Guerra in Iran, quali sono gli obbiettivi sensibili in Italia

Sono oltre 28mila gli obiettivi sensibili vigilati in Italia. Per molti di essi, in particolare quelli riconducibili ai Paesi coinvolti nel conflitto, è stato disposto il rafforzamento immediato dei dispositivi di vigilanza.

A stabilirlo è stato nei giorni scorsi il Comitato nazionale per l’ordine e la sicurezza pubblica, con i vertici delle forze di polizia e dell’intelligence, presieduto dal ministro dell’Interno Matteo Piantedosi al Viminale.

Al centro dell’incontro, l’aggiornamento delle misure di sicurezza sul territorio nazionale, con un’attenzione particolare alle attività di prevenzione e controllo alla luce dell’attuale quadro internazionale.

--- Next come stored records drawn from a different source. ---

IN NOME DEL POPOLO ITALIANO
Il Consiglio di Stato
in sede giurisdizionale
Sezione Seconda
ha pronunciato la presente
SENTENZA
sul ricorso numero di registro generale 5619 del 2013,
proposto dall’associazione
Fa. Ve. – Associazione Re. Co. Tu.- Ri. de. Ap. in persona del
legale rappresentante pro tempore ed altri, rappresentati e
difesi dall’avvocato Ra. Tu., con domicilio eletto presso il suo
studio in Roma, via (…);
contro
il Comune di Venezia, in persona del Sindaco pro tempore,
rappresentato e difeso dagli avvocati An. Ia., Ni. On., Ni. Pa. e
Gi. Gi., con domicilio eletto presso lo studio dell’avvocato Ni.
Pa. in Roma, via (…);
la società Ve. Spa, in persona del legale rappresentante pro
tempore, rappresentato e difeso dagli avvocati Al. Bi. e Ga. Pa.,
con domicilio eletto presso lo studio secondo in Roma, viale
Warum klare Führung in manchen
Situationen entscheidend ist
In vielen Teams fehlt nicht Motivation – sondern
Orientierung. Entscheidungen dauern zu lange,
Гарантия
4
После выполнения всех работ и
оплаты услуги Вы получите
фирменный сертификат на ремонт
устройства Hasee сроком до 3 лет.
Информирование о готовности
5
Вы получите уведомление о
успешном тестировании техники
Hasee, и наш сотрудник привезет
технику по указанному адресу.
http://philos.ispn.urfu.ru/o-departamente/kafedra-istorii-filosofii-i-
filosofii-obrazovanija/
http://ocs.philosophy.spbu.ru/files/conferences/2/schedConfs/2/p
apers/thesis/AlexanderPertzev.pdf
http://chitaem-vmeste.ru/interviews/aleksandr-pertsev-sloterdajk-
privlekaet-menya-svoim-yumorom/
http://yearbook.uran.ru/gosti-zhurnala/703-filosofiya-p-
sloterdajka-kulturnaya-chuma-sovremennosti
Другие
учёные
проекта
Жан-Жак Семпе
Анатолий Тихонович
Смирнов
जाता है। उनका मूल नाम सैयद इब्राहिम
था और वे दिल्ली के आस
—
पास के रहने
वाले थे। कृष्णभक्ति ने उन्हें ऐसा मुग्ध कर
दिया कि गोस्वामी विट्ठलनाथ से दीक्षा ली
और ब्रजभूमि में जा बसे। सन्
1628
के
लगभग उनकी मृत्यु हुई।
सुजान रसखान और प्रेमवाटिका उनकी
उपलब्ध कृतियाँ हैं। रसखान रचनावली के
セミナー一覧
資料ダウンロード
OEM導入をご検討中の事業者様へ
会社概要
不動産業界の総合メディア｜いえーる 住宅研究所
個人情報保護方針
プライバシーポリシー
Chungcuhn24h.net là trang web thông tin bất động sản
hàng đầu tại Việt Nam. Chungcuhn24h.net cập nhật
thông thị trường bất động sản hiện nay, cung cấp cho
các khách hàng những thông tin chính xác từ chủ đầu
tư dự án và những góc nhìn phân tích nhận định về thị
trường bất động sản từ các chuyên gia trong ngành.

Innalzato anche il dispositivo di sicurezza su tutto il territorio in vista delle manifestazioni e degli eventi più significativi in programma nelle prossime settimane per garantirne lo svolgimento in condizioni di massima sicurezza. Decisa, inoltre, un’implementazione delle riunioni del CASA, il comitato strategico antiterrorismo.

Un ebreo
Guerra in Iran, quali sono gli obbiettivi sensibili in Italia (foto Ansa) – Blitz Quotidiano

Ambasciate, consolati, infrastrutture, moschee…

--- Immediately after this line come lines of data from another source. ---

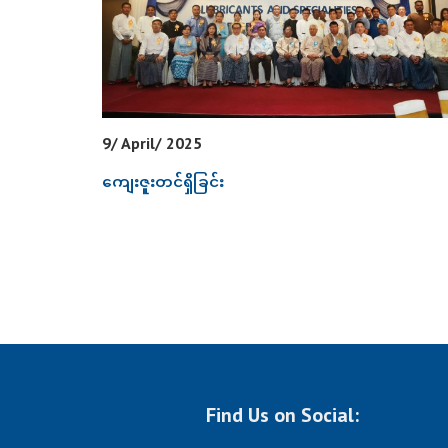
9/ April/ 2025
ကျေးဇူးတင်ရှိခြင်း
Find Us on Social:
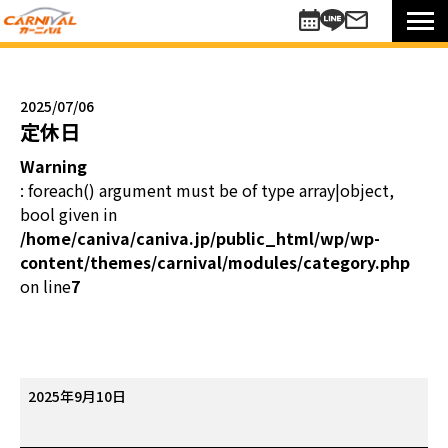
車を探す
新車
2025/07/06
未使用車
定休日
中古車
Warning
買い方のご提案
: foreach() argument must be of type array|object,
コミットワンシステム
bool given in
アレンジ7
/home/caniva/caniva.jp/public_html/wp/wp-
content/themes/carnival/modules/category.php
未使用車
on line
7
リターンカー
販売以外のサポート
カーニバル車検
メンテナンスパック
定
2025年9月10日
自動車保険
休
お知らせキャンペーン情報
日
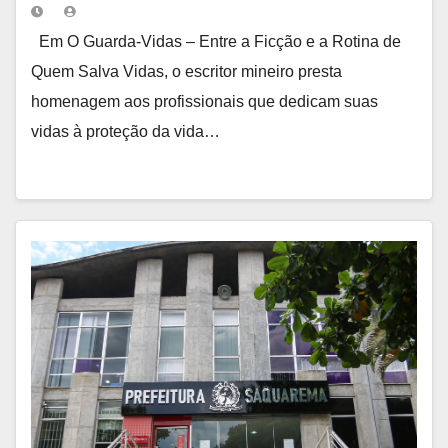
Em O Guarda-Vidas – Entre a Ficção e a Rotina de
Quem Salva Vidas, o escritor mineiro presta
homenagem aos profissionais que dedicam suas
vidas à proteção da vida…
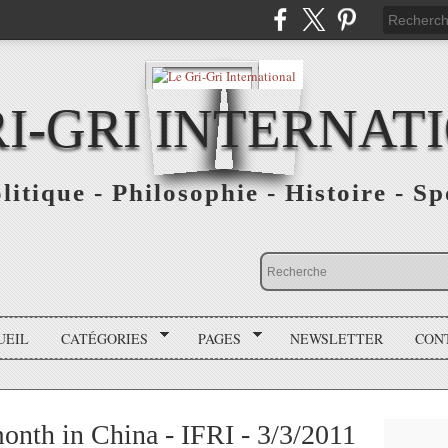
RI-GRI INTERNAT
olitique - Philosophie - Histoire - S
UEIL
CATÉGORIES
PAGES
NEWSLETTER
CON
onth in China - IFRI - 3/3/2011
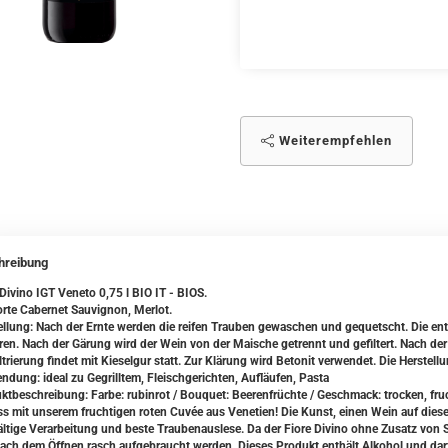
Weiterempfehlen
hreibung
 Divino IGT Veneto 0,75 l BIO IT - BIOS.
rte Cabernet Sauvignon, Merlot.
ellung: Nach der Ernte werden die reifen Trauben gewaschen und gequetscht. Die en
ren. Nach der Gärung wird der Wein von der Maische getrennt und gefiltert. Nach der
ltrierung findet mit Kieselgur statt. Zur Klärung wird Betonit verwendet. Die Herstell
ndung: ideal zu Gegrilltem, Fleischgerichten, Aufläufen, Pasta
ktbeschreibung: Farbe: rubinrot / Bouquet: Beerenfrüchte / Geschmack: trocken, fru
s mit unserem fruchtigen roten Cuvée aus Venetien! Die Kunst, einen Wein auf diese 
ältige Verarbeitung und beste Traubenauslese. Da der Fiore Divino ohne Zusatz von Sul
ach dem Öffnen rasch aufgebraucht werden. Dieses Produkt enthält Alkohol und darf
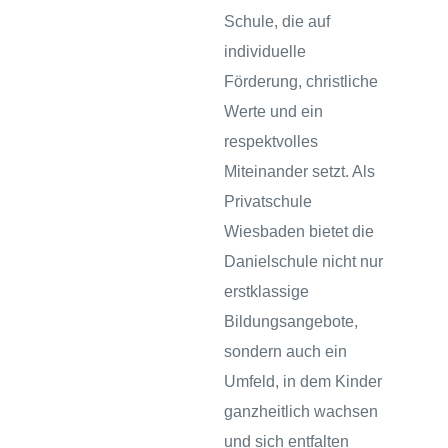
hule
Schule, die auf
individuelle
Förderung, christliche
Werte und ein
respektvolles
Miteinander setzt. Als
Privatschule
Wiesbaden bietet die
baden
Danielschule nicht nur
erstklassige
baden
Bildungsangebote,
sondern auch ein
Umfeld, in dem Kinder
ganzheitlich wachsen
inder
und sich entfalten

Nel concreto è stato deciso di implementare i controlli nei confronti di ambasciate, consolati, luoghi di culto e di aggregazione. Sotto controllo anche le infrastrutture critiche, gli hub energetici, i nodi del trasporto e le manifestazioni.

Co sono poi le ambasciate, le residenze di funzionari di alto rango di Stati Uniti, Israele e Iran. Le sedi di organismi internazionali e gli uffici di rappresentanza commerciale, gli impianti di rigassificazione, le raffinerie, i depositi di carburante e le centrali elettriche.

Sinagoghe, scuole ebraiche ed anche centri culturali. Stessa cosa per le moschee e i centri di preghiera islamici.

Il dispositivo di sicurezza è stato innalzato anche presso le stazioni ferroviarie e le metropolitane, così come negli aeroporti internazionali. Rafforzata l’attività di intelligence per cercare di intercettare movimenti sospetti sul web principalmente tramite, come accaduto in passato, i social. Si cerca di bloccare anche le eventuali minacce dei cosiddetti “lupi solitari”.